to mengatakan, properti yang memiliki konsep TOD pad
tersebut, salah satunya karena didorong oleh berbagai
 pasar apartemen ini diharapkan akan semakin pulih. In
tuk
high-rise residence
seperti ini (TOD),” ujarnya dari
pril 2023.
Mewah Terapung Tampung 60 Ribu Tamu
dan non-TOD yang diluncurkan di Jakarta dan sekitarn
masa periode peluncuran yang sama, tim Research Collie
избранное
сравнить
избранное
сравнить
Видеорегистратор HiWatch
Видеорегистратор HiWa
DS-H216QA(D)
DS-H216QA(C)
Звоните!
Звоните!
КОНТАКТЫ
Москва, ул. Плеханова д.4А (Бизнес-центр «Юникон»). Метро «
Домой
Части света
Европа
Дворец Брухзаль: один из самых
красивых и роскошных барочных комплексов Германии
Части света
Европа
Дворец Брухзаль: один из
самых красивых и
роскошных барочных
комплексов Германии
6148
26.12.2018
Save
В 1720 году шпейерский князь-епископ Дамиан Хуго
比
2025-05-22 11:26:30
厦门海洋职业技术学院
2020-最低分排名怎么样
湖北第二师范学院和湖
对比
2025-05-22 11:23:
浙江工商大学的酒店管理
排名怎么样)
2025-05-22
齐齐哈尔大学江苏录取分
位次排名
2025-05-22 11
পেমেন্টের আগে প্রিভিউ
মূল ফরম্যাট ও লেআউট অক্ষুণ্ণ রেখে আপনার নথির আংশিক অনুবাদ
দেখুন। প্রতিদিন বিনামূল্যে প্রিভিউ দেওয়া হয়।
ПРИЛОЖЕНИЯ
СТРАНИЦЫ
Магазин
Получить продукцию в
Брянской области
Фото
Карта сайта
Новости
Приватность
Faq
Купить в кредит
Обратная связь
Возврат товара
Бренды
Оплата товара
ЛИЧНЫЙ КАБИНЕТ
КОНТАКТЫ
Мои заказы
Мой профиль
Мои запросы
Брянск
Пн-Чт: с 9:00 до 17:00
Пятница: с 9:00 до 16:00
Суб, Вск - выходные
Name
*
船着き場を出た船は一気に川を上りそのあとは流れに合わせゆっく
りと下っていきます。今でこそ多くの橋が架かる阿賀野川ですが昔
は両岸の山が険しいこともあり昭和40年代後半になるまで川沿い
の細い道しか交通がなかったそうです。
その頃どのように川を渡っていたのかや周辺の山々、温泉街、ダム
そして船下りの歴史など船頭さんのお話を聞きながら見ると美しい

__________________________________________________

> Work order
Nothing but the lines from the one with "Брянской области" through the end of the data above should be repeated, each exactly as it stands.

> Task output
Брянской области
Фото
Карта сайта
Новости
Приватность
Faq
Купить в кредит
Обратная связь
Возврат товара
Бренды
Оплата товара
ЛИЧНЫЙ КАБИНЕТ
КОНТАКТЫ
Мои заказы
Мой профиль
Мои запросы
Брянск
Пн-Чт: с 9:00 до 17:00
Пятница: с 9:00 до 16:00
Суб, Вск - выходные
Name
*
船着き場を出た船は一気に川を上りそのあとは流れに合わせゆっく
りと下っていきます。今でこそ多くの橋が架かる阿賀野川ですが昔
は両岸の山が険しいこともあり昭和40年代後半になるまで川沿い
の細い道しか交通がなかったそうです。
その頃どのように川を渡っていたのかや周辺の山々、温泉街、ダム
そして船下りの歴史など船頭さんのお話を聞きながら見ると美しい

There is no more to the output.